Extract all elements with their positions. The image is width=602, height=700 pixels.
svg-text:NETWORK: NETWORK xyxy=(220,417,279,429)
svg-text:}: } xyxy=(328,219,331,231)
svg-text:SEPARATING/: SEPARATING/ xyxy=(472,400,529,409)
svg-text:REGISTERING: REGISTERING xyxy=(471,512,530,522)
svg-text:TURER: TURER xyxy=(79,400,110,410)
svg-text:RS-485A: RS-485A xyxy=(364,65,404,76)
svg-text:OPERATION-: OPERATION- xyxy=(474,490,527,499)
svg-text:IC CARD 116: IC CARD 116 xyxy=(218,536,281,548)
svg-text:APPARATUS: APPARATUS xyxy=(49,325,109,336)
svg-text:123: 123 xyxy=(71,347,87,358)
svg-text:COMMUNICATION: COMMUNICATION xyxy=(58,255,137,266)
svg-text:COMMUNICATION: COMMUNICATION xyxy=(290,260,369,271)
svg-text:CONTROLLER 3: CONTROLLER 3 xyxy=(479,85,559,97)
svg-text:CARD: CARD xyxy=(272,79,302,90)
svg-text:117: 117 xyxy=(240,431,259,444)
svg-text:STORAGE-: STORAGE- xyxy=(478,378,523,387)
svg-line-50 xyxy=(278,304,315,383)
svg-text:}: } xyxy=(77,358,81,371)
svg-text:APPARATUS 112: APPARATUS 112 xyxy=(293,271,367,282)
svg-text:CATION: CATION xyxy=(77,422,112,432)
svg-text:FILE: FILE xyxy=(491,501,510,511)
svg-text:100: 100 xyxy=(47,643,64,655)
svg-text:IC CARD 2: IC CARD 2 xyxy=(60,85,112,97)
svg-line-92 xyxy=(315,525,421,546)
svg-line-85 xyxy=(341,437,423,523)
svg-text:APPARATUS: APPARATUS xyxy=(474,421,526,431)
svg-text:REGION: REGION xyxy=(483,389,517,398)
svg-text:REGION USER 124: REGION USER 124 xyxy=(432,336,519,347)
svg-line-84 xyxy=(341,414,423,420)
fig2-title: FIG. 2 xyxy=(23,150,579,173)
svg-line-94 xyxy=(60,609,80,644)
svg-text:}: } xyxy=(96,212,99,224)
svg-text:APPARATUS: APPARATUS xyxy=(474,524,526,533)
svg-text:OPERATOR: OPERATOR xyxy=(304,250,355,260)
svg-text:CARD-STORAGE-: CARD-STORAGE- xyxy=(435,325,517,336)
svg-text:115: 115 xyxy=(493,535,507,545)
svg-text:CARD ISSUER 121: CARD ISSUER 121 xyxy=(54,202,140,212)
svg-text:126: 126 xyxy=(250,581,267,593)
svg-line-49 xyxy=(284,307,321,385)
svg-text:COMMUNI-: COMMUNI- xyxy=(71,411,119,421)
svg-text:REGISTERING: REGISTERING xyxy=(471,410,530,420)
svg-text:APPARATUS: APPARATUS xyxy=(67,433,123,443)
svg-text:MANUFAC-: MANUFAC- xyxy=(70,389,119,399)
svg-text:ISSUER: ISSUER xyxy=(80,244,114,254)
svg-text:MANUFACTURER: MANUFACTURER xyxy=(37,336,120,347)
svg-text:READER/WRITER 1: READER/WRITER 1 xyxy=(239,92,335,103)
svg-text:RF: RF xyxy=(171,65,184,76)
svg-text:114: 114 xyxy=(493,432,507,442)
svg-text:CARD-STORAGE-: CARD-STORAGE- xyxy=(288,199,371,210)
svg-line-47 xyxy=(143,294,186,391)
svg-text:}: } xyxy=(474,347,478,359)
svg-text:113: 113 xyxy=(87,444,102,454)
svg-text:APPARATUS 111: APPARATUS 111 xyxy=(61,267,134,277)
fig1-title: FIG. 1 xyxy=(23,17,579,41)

(Activity): The answer should be one number only: how many lines in the listing hold "REGISTERING".

(Solution to this task): 2